Hanns Seidel | |
Office: | Minister President of Bavaria |
President: | Theodor Heuss Heinrich Lübke |
Chancellor: | Konrad Adenauer |
Term Start: | 16 October 1957 |
Term End: | 22 January 1960 |
Predecessor: | Wilhelm Hoegner |
Successor: | Hans Ehard |
Office2: | Minister for Economy |
Term Start2: | 1947 |
Term End2: | 1954 |
Birth Date: | 12 October 1901 |
Birth Place: | Schweinheim, Kingdom of Bavaria, German Empire |
Death Place: | Munich, Bavaria, West Germany |
Party: | CSU |
Occupation: | Lawyer |
Franz Wendelin "Hanns" Seidel (; pronounced as /de/; 12 October 1901 – 5 August 1961) was a German politician who served as Minister-President of Bavaria from 1957 to 1960. He was a member, and from 1955 to 1961 chairman, of the Christian Social Union of Bavaria.
Seidel was born in Schweinheim, now part of Aschaffenburg, one of seven children; his parents were Johann and Christine Seidel. He was originally baptized under the name Franz Wendelin but was soon called simply Hanns. His father died when he was seven and the family had to live in relative poverty from then on. Despite those circumstances, he managed to obtain a good education.
Hanns Seidel studied law in Jena, Freiburg and Würzburg, where he graduated in 1929. He worked as a lawyer in Aschaffenburg after this and married Ilse Tenter, with whom he had two sons. As a strict Catholic, he joined the Bavarian People's Party in 1932. His outspokenness about the Nazis soon got him into trouble and he had to withdraw his candidacy for the Aschaffenburg town council. He briefly had to escape to Memel (now Klaipėda) in Eastern Prussia to avoid arrest but returned home soon after.
He was elected to the Landtag of Bavaria in 1946. Previous to this, the US occupation authorities had already made him Landrat for Aschaffenburg due to the fact that he had no previous political history in the Nazi regime.
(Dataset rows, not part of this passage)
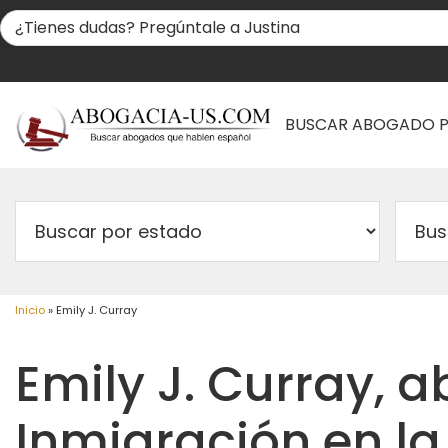
BUSCAR ABOGADO 
Inicio
»
Emily J. Curray
Emily J. Curray, 
Inmigración en la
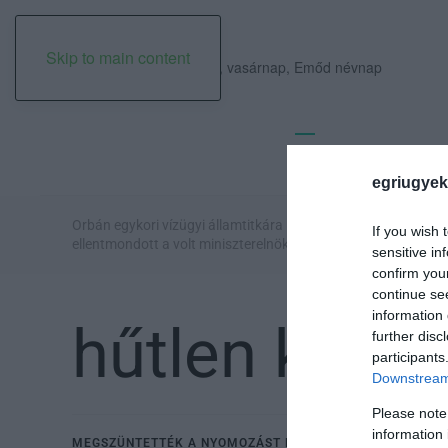
Skip to main content
2026. augusztus 09., vasárnap, Emőd névnap
EGER ÜGYE
VÁLASZ
egriugyek
Orbán egykori vízügyi államtitkára is
Halmentés 
If you wish 
ellentmondott a volt miniszterelnök kor...
halakat men
sensitive in
confirm you
continue se
information 
hűtlen kezel
further disc
participants
Downstream 
Please note
information 
MEGSZÜNTETTÉK A NYOMOZÁST MIRKÓCZKI ÁDÁM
As a liberal-conservative he supported the multi-confessional fraction in his party.[1] Seidel held neoliberal and ordoliberal views on the economy. His views influenced the position of the party on the way the economy should be run after World War II and the welfare-state that should be established.[2]
Seidel eventually became Minister for Economy in 1947 and held this post until his party's election defeat in 1954. He was an important force in the reconstruction efforts in post-war Bavaria. He was also highly regarded by the German chancellor Konrad Adenauer who unsuccessfully tried to convince him to take up a post in the federal government. In 1954, he was made speaker for the opposition, the year after, he became party chairman of the CSU, defeating Franz Josef Strauß in a highly contested party vote. He immediately went to modernize the party and its politics.[3]
After Wilhelm Hoegner resigned as Minister-President of Bavaria, Hanns Seidel was elected by the Landtag as Minister-President on 16 October 1957. He had to resign from this post on 21 January 1960 for health reasons and died the year after, at the age of 59, in Munich.
The Hanns-Seidel-Stiftung abbreviated HSS and internationally known as the Hanns Seidel Foundation, formed in 1967. As a political research foundation funded from the federal budget, it is closely associated with the CSU and named after Hanns Seidel.